Each subject paper is careful to emphasise that it is looking for progression beyond the existing guidelines rather than imposing new demands. "Few new strands have been introduced, and only after careful consideration," it states. Teachers have long recognised the need to stretch abler pupils, and the emphasis in the subject papers on asking them to work independently and explore more deeply for themselves will be as familiar in secondary as in primary schools.
No one will want another batch of papers to read, but the need for a level F is well known and a focus for work teachers already offer is overdue. Those in secondary whose charges have largely reached level E on arrival and who have therefore paid little attention to the 5-14 programme will find they need to revisit it.

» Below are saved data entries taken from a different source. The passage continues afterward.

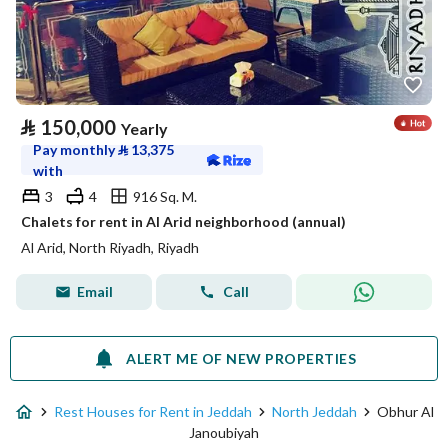
⃁
150,000
Yearly
Pay monthly
⃁
13,375
with
3
4
916 Sq. M.
Chalets for rent in Al Arid neighborhood (annual)
Al Arid, North Riyadh, Riyadh
Email
Call
ALERT ME OF NEW PROPERTIES
Rest Houses for Rent in Jeddah
North Jeddah
Obhur Al
Janoubiyah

The Inspectorate regards level F as a last rivet in an imposing structure that reaches to Advanced Higher from foundations in level A. Natural progression has been established for abler pupils from 5-14 to Standard grade. The claim is true up to a point, but the new consultation documents are obliged to state that "level F is not intended as a pre-entry requirement for Standard grade". In primary and early secondary, pupils have the challenge of passing through six levels. They do not tackle a higher level before mastering its predecessor.
There is no similar progression from the end of 5-14 to Standard grade since some pupils will embark on S3 and S4 courses from level E, others will not have reached that and a minority will cross from level F to Credit level Standard grade. In others words, there is still a terminus but, hopefully, one that is now better linked to an integrated transport system.
As the HMI report Achieving Success in S1S2 pointed out, a major obstacle to steady progress remains - the switch from one primary teacher to a troupe of secondary specialists. And, at the end of S2, pupils must choose subjects to fit the 20-year-old notion of modes of learning, which do not sit comfortably with 5-14.